Drawing up a balance sheet of Japanese qualities, to relieve his feelings in private, Stilwell allowed them six good qualities—industriousness, bravery, perseverance, organization, discipline, patriotism—as against twenty-six bad, ranging through arrogance, cynicism, truculence, ruthlessness, brutality, stupidity, treacherousness, lying, unscrupulousness, immorality, lack of balance, and hysteria. Almost any foreigner having to accommodate to the Japanese in China during these years would have shared Stilwell’s sentiments, although he might have been less facile in expressing them. To maintain correct relations under the provocative insolence and swagger, and worst of all the stream of bland, inside-out distortions of fact, was mortifying to the soul. Even Sir Robert Craigie, British ambassador in Tokyo, while on a visit to Shanghai described himself as so “utterly weary of the policy of appeasing Japan” and so “nauseated by being polite to the little blighters” that he felt constantly humiliated and “emotionally and even maybe mentally upset.” He suffered a recurring dream in which, wearing the gold-braided uniform of a general, he commanded a landing party near Tokyo and was suffused by a tremendous joy at the order to go “all out in retaliation against the dirty little bastards.”

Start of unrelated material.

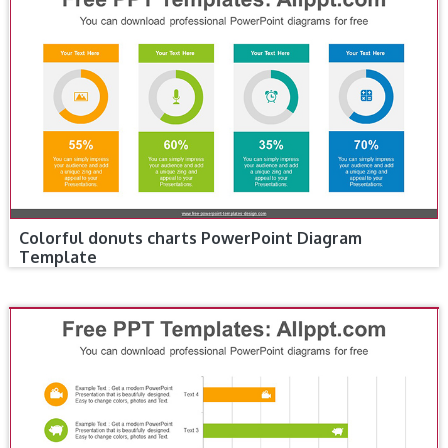
Colorful donuts charts PowerPoint Diagram
Template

What really tortured Craigie and Stilwell and many others was the passivity of their own countries in face of Japanese aggression. Frustration was acute as despotism advanced and the democracies threw it chunks of appeasement to buy themselves the illusion of safety. Stil well, in addition, faced his own depressing professional prospects. The first star of a brigadier general, which made all the difference in a military career, appeared to have receded beyond his reach. In another year he would have passed five years in grade without a promotion, which, combined with more than thirty years in the Army, made retirement mandatory. Ten officers who had graduated with him at West Point, including two junior to him, were already generals. Though he had friends and advocates working for him, writing letters to the War Department, and although their pressure had succeeded in having his name put on the eligible list, McCabe’s disparaging efficiency reports were a nearly insuperable block. Assigned by his new orders to an unpromising job, he believed “they’re trying to put me out to pasture” and saw his career ending in undistinguished desuetude among the retired colonels.

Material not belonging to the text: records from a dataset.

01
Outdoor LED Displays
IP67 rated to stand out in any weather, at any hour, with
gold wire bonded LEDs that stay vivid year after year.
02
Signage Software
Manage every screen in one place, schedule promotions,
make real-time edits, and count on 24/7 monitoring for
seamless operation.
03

The time came for departure on May 1, 1939. Discouragement was in the air. Far away in Chungking the winter fogs had lifted, enabling Japanese terror bombing of the undefended city to begin. America was still selling scrap to Japan. No sign of help for China was in prospect. In nearly two years since Marco Polo Bridge, the improved, concerted military assistance that Stilwell had hoped for had not evolved. On their last day in China, on board the river boat from Tientsin to Taku, the Stilwells, joined a friend, Mrs. Edmund Clubb, wife of an embassy official, who too was going home. As they opened a lunch basket to picnic on deck they saw floating by the body of a man clutching a drowned child still attached by a rope to the piece of wood used by houseboat families as a life preserver. It had been inadequate. As a symbol of everything sad and wrong in China, the sight of the dead bodies in the river at that particular moment was unbearable. Wordless, the group picked up their lunch baskets and went down below deck.

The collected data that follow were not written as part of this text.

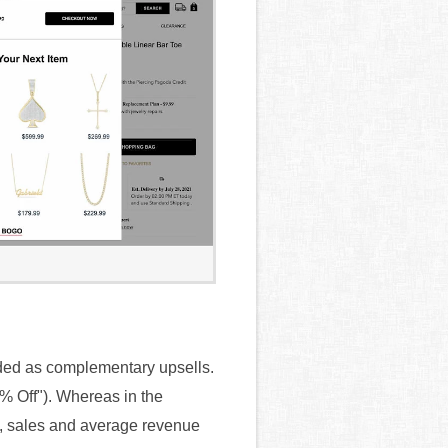
ded as complementary upsells.
0% Off"). Whereas in the
rt, sales and average revenue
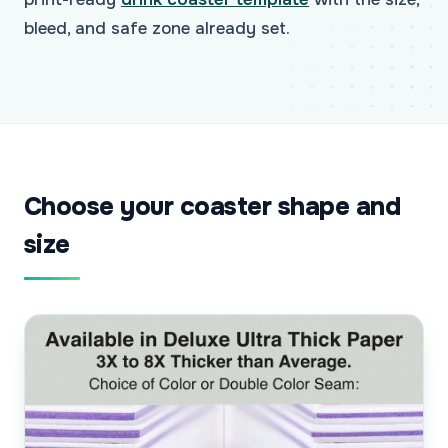
bleed, and safe zone already set.
Choose your coaster shape and
size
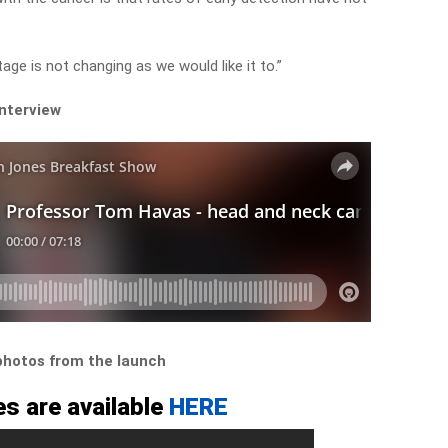
age is not changing as we would like it to.”
interview
 photos from the launch
s are available
HERE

In America three days before, Stilwell’s fate was entirely changed by an unexpected development: over the heads of thirty-four senior officers George Marshall was appointed Acting Chief ofStaff, to succeed to the full position September i, taking over an Army that then ranked, with reserves, nineteenth among the world’s armed forces, after Portugal but ahead of Bulgaria. With conflict approaching, Marshall’s urgent concern was to replace the Army’s dead wood. One of the first two names he sent up for promotion to brigadier general was that of Joseph W. Stilwell.